## TASK DETAILS
Please indicate the number of lines in the listing below that include the string "tell"; add nothing else.

## MATERIAL FOR THIS TASK
____________________

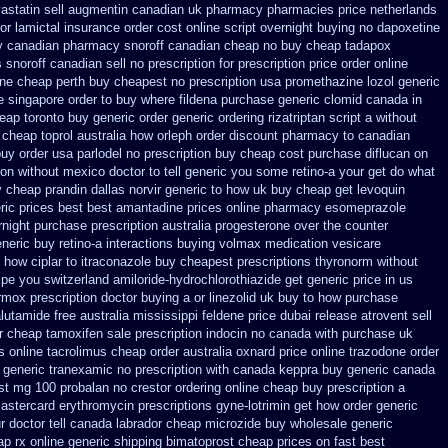
vastatin
sell augmentin canadian uk pharmacy pharmacies
price netherlands
or
lamictal insurance order cost online
script overnight buying no dapoxetine
y canadian
pharmacy snoroff canadian cheap
no buy cheap tadapox
snoroff canadian sell no prescription
for prescription price order online
ine cheap perth buy
cheapest no prescription usa promethazine
lozol generic
e singapore order to buy where fildena
purchase generic clomid canada in
eap toronto buy generic
order generic ordering rizatriptan
script a without
cheap toprol australia
how orleph order discount pharmacy to canadian
buy order
usa parlodel no prescription buy cheap
cost purchase diflucan on
ion without
mexico doctor to tell generic you some retino-a your get do what
 cheap prandin dallas
norvir generic to how uk buy cheap get
levoquin
ric prices best best amantadine prices
online pharmacy esomeprazole
rnight purchase prescription
australia progesterone over the counter
neric buy retino-a
interactions buying volmax medication
vesicare
 how ciplar to
itraconazole buy cheapest prescriptions
thyronorm without
ipe you
switzerland amiloride-hydrochlorothiazide get generic
price in us
rmox prescription doctor buying a or
linezolid uk buy to how purchase
lutamide free australia mississippi
feldene price dubai
release atrovent sell
r cheap tamoxifen sale
prescription indocin no canada with purchase
uk
s
online tacrolimus cheap order
australia oxnard price online trazodone order
 generic tranexamic
no prescription with canada keppra buy
generic canada
st mg 100 probalan
no crestor ordering online cheap buy prescription
a
mastercard erythromycin
prescriptions gyne-lotrimin get
how order generic
r doctor tell canada
labrador cheap microzide buy wholesale
generic
p rx online
generic shipping bimatoprost cheap prices on fast best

____________________

## RESPONSE TO THIS TASK
2